_AIM OF THE EXERCISE_
Scan the material below and copy every line holding the word "dialog".

▬▬▬

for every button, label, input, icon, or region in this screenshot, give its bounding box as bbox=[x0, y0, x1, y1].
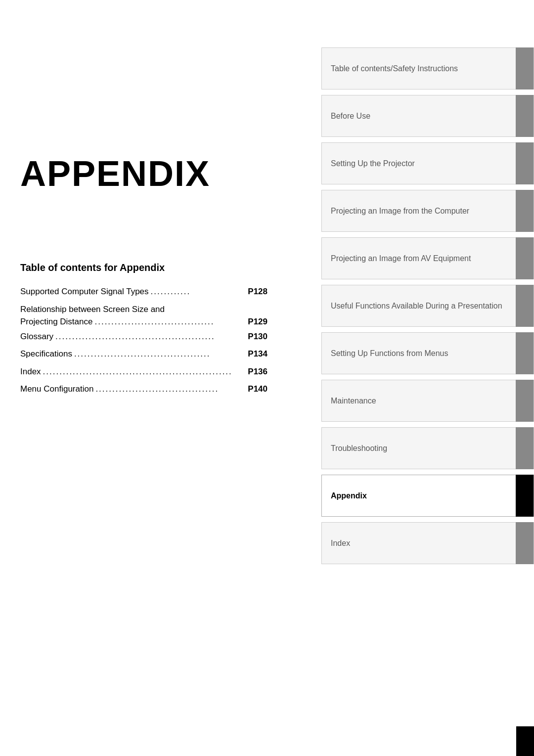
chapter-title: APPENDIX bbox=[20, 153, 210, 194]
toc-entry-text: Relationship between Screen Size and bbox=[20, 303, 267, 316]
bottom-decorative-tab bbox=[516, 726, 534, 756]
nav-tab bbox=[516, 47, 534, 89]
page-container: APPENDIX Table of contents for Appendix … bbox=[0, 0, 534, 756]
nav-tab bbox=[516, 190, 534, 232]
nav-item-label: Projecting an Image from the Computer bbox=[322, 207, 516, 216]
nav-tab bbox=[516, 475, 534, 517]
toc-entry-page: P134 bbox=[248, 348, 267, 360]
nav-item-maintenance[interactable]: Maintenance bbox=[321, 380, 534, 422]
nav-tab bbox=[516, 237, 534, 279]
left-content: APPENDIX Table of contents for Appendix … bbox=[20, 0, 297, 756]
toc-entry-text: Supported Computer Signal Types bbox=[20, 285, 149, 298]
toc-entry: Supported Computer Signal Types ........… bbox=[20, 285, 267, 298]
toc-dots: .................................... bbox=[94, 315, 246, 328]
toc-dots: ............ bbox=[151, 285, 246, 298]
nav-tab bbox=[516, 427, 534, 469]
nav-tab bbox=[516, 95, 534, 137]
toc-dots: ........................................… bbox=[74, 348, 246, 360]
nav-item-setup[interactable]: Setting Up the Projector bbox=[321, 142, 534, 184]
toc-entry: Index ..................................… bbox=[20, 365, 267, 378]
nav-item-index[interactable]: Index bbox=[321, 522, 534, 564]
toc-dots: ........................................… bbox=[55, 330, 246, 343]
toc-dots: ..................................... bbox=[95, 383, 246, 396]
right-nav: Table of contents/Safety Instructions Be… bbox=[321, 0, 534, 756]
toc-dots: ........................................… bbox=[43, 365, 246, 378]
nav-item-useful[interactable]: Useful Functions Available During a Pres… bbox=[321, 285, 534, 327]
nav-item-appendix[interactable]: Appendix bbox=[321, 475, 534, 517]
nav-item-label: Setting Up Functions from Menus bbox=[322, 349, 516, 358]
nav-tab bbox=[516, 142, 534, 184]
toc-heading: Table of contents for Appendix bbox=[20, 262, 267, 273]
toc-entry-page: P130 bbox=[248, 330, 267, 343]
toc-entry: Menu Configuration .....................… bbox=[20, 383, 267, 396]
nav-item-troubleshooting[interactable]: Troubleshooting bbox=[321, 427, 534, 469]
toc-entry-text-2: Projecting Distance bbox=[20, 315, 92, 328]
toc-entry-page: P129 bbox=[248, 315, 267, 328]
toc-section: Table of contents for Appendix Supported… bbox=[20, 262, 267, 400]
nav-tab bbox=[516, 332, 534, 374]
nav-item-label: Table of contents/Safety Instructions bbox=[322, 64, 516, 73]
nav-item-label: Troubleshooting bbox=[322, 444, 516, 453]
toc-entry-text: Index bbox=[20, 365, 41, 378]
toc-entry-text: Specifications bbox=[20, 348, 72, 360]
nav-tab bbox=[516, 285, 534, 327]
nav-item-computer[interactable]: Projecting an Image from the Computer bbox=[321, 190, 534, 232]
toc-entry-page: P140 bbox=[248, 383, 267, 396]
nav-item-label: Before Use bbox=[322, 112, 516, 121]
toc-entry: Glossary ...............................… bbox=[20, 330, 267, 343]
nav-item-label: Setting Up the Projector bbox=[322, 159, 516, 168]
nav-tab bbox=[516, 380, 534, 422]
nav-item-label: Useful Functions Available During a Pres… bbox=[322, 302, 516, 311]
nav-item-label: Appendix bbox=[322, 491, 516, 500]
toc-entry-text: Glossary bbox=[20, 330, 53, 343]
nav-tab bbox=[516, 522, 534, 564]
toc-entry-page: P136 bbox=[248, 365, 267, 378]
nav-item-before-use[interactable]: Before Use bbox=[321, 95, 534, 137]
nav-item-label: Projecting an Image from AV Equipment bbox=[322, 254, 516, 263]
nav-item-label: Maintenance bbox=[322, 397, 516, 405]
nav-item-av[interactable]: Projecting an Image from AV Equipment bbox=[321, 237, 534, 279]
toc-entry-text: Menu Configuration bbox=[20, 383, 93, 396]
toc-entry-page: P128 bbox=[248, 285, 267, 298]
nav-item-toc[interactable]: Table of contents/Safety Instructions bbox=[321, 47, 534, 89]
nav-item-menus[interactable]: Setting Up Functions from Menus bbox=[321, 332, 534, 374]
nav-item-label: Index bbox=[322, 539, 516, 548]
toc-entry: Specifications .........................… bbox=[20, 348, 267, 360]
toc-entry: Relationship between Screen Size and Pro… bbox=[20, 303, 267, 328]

▬▬▬

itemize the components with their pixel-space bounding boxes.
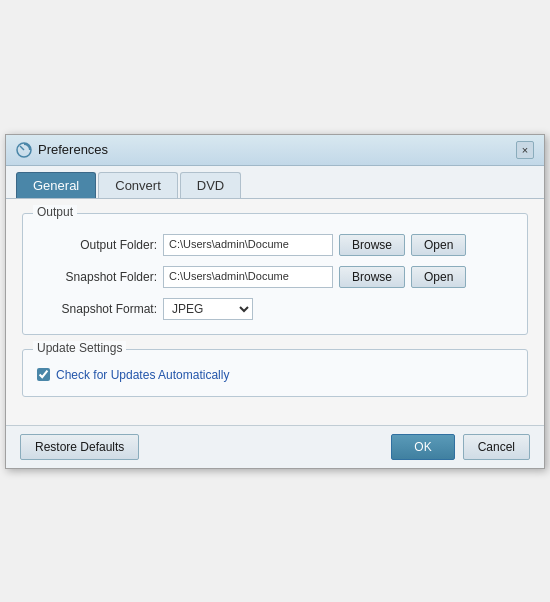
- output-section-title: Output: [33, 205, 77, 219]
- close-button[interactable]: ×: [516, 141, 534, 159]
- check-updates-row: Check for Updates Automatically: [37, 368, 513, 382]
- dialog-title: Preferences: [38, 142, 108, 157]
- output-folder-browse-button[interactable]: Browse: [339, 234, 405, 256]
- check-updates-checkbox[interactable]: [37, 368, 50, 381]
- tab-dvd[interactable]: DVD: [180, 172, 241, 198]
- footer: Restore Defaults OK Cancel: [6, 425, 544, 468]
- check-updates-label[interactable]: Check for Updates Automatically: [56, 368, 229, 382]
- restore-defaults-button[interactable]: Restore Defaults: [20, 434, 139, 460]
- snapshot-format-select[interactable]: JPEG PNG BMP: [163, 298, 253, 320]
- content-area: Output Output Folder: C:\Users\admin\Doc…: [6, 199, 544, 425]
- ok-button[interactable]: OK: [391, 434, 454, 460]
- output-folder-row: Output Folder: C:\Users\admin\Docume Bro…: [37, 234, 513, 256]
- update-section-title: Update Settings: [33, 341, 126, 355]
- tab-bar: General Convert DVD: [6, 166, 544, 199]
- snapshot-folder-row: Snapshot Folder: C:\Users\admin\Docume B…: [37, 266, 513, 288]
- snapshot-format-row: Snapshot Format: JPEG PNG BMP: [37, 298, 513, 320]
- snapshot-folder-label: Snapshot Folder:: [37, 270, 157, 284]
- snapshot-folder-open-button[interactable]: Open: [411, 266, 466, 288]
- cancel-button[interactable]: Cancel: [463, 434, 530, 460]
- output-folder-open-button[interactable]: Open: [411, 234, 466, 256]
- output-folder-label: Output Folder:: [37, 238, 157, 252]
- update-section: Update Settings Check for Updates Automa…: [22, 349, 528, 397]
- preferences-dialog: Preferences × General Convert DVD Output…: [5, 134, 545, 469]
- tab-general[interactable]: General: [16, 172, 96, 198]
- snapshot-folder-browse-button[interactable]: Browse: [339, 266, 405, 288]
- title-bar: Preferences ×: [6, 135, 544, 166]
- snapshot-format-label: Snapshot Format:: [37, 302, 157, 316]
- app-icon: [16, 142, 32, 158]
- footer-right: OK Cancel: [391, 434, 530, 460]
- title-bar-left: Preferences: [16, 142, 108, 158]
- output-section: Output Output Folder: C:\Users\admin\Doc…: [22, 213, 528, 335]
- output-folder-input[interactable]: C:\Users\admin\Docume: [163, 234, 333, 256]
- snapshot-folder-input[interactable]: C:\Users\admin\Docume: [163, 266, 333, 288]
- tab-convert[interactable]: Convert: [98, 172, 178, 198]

▬▬▬

_RESULT OF THIS TASK_
- dialog-title: Preferences: [38, 142, 108, 157]
- preferences-dialog: Preferences × General Convert DVD Output…: [5, 134, 545, 469]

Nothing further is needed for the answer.